What needs to be done: Without omitting anything, write out the listing below precisely.

Exercise inputs:
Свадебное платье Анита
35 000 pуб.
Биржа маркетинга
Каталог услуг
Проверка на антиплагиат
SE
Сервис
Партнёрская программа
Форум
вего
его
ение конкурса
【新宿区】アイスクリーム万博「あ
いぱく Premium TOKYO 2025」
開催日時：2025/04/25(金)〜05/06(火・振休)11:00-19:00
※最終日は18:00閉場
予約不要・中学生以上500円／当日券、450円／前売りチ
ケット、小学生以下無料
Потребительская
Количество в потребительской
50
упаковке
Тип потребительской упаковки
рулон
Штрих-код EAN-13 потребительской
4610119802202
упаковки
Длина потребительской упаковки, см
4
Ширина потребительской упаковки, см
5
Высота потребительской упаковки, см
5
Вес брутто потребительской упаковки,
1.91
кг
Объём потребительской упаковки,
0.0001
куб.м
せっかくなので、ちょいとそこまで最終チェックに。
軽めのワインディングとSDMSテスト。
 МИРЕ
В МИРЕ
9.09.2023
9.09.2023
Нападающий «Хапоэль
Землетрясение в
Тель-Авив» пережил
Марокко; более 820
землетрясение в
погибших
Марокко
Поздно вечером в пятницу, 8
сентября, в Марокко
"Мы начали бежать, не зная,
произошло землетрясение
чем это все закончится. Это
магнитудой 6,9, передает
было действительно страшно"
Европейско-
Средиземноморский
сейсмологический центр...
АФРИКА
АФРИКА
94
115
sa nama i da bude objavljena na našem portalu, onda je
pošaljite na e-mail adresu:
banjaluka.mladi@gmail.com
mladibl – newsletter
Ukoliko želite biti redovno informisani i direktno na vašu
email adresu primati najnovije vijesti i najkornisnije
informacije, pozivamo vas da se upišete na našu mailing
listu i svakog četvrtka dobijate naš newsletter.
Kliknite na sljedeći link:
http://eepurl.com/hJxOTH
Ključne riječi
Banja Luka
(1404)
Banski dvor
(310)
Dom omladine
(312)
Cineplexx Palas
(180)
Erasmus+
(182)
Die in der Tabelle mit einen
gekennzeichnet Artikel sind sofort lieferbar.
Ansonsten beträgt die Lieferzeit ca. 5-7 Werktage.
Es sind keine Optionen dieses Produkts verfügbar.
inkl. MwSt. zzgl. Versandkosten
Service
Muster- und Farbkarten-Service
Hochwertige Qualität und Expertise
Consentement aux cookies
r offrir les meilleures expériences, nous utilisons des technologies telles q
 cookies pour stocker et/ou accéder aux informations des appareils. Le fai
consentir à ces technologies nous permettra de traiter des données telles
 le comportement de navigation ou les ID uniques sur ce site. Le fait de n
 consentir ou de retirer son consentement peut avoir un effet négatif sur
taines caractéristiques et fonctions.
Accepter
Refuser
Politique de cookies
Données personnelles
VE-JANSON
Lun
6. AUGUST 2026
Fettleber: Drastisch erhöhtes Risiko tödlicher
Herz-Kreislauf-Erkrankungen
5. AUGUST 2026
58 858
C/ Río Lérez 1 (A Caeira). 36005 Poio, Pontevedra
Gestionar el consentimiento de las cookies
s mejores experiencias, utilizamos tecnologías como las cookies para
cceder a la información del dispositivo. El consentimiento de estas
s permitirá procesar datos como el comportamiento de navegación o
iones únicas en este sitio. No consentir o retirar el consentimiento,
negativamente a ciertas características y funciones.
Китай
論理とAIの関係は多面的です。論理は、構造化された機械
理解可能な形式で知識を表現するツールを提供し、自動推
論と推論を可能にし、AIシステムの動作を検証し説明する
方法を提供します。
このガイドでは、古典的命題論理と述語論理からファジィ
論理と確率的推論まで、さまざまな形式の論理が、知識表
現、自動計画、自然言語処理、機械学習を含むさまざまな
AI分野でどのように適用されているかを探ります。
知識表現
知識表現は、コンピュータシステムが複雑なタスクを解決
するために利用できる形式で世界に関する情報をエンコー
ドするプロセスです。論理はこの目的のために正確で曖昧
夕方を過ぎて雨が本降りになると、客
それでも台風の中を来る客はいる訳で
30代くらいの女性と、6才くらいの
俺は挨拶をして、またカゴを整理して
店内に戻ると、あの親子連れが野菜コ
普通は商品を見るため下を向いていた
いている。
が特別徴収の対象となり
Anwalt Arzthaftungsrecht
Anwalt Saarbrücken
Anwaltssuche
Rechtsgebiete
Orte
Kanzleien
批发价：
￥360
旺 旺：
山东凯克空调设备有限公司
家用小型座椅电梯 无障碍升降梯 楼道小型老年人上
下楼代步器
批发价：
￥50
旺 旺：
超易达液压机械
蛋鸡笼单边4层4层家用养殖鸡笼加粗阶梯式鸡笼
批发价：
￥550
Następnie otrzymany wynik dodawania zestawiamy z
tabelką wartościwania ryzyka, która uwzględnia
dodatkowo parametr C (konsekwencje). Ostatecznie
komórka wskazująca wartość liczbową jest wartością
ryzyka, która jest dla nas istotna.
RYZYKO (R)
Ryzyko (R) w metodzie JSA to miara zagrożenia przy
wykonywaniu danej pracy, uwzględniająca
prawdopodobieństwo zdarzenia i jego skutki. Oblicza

Expected answer:
Свадебное платье Анита
35 000 pуб.
Биржа маркетинга
Каталог услуг
Проверка на антиплагиат
SE
Сервис
Партнёрская программа
Форум
вего
его
ение конкурса
【新宿区】アイスクリーム万博「あ
いぱく Premium TOKYO 2025」
開催日時：2025/04/25(金)〜05/06(火・振休)11:00-19:00
※最終日は18:00閉場
予約不要・中学生以上500円／当日券、450円／前売りチ
ケット、小学生以下無料
Потребительская
Количество в потребительской
50
упаковке
Тип потребительской упаковки
рулон
Штрих-код EAN-13 потребительской
4610119802202
упаковки
Длина потребительской упаковки, см
4
Ширина потребительской упаковки, см
5
Высота потребительской упаковки, см
5
Вес брутто потребительской упаковки,
1.91
кг
Объём потребительской упаковки,
0.0001
куб.м
せっかくなので、ちょいとそこまで最終チェックに。
軽めのワインディングとSDMSテスト。
 МИРЕ
В МИРЕ
9.09.2023
9.09.2023
Нападающий «Хапоэль
Землетрясение в
Тель-Авив» пережил
Марокко; более 820
землетрясение в
погибших
Марокко
Поздно вечером в пятницу, 8
сентября, в Марокко
"Мы начали бежать, не зная,
произошло землетрясение
чем это все закончится. Это
магнитудой 6,9, передает
было действительно страшно"
Европейско-
Средиземноморский
сейсмологический центр...
АФРИКА
АФРИКА
94
115
sa nama i da bude objavljena na našem portalu, onda je
pošaljite na e-mail adresu:
banjaluka.mladi@gmail.com
mladibl – newsletter
Ukoliko želite biti redovno informisani i direktno na vašu
email adresu primati najnovije vijesti i najkornisnije
informacije, pozivamo vas da se upišete na našu mailing
listu i svakog četvrtka dobijate naš newsletter.
Kliknite na sljedeći link:
http://eepurl.com/hJxOTH
Ključne riječi
Banja Luka
(1404)
Banski dvor
(310)
Dom omladine
(312)
Cineplexx Palas
(180)
Erasmus+
(182)
Die in der Tabelle mit einen
gekennzeichnet Artikel sind sofort lieferbar.
Ansonsten beträgt die Lieferzeit ca. 5-7 Werktage.
Es sind keine Optionen dieses Produkts verfügbar.
inkl. MwSt. zzgl. Versandkosten
Service
Muster- und Farbkarten-Service
Hochwertige Qualität und Expertise
Consentement aux cookies
r offrir les meilleures expériences, nous utilisons des technologies telles q
 cookies pour stocker et/ou accéder aux informations des appareils. Le fai
consentir à ces technologies nous permettra de traiter des données telles
 le comportement de navigation ou les ID uniques sur ce site. Le fait de n
 consentir ou de retirer son consentement peut avoir un effet négatif sur
taines caractéristiques et fonctions.
Accepter
Refuser
Politique de cookies
Données personnelles
VE-JANSON
Lun
6. AUGUST 2026
Fettleber: Drastisch erhöhtes Risiko tödlicher
Herz-Kreislauf-Erkrankungen
5. AUGUST 2026
58 858
C/ Río Lérez 1 (A Caeira). 36005 Poio, Pontevedra
Gestionar el consentimiento de las cookies
s mejores experiencias, utilizamos tecnologías como las cookies para
cceder a la información del dispositivo. El consentimiento de estas
s permitirá procesar datos como el comportamiento de navegación o
iones únicas en este sitio. No consentir o retirar el consentimiento,
negativamente a ciertas características y funciones.
Китай
論理とAIの関係は多面的です。論理は、構造化された機械
理解可能な形式で知識を表現するツールを提供し、自動推
論と推論を可能にし、AIシステムの動作を検証し説明する
方法を提供します。
このガイドでは、古典的命題論理と述語論理からファジィ
論理と確率的推論まで、さまざまな形式の論理が、知識表
現、自動計画、自然言語処理、機械学習を含むさまざまな
AI分野でどのように適用されているかを探ります。
知識表現
知識表現は、コンピュータシステムが複雑なタスクを解決
するために利用できる形式で世界に関する情報をエンコー
ドするプロセスです。論理はこの目的のために正確で曖昧
夕方を過ぎて雨が本降りになると、客
それでも台風の中を来る客はいる訳で
30代くらいの女性と、6才くらいの
俺は挨拶をして、またカゴを整理して
店内に戻ると、あの親子連れが野菜コ
普通は商品を見るため下を向いていた
いている。
が特別徴収の対象となり
Anwalt Arzthaftungsrecht
Anwalt Saarbrücken
Anwaltssuche
Rechtsgebiete
Orte
Kanzleien
批发价：
￥360
旺 旺：
山东凯克空调设备有限公司
家用小型座椅电梯 无障碍升降梯 楼道小型老年人上
下楼代步器
批发价：
￥50
旺 旺：
超易达液压机械
蛋鸡笼单边4层4层家用养殖鸡笼加粗阶梯式鸡笼
批发价：
￥550
Następnie otrzymany wynik dodawania zestawiamy z
tabelką wartościwania ryzyka, która uwzględnia
dodatkowo parametr C (konsekwencje). Ostatecznie
komórka wskazująca wartość liczbową jest wartością
ryzyka, która jest dla nas istotna.
RYZYKO (R)
Ryzyko (R) w metodzie JSA to miara zagrożenia przy
wykonywaniu danej pracy, uwzględniająca
prawdopodobieństwo zdarzenia i jego skutki. Oblicza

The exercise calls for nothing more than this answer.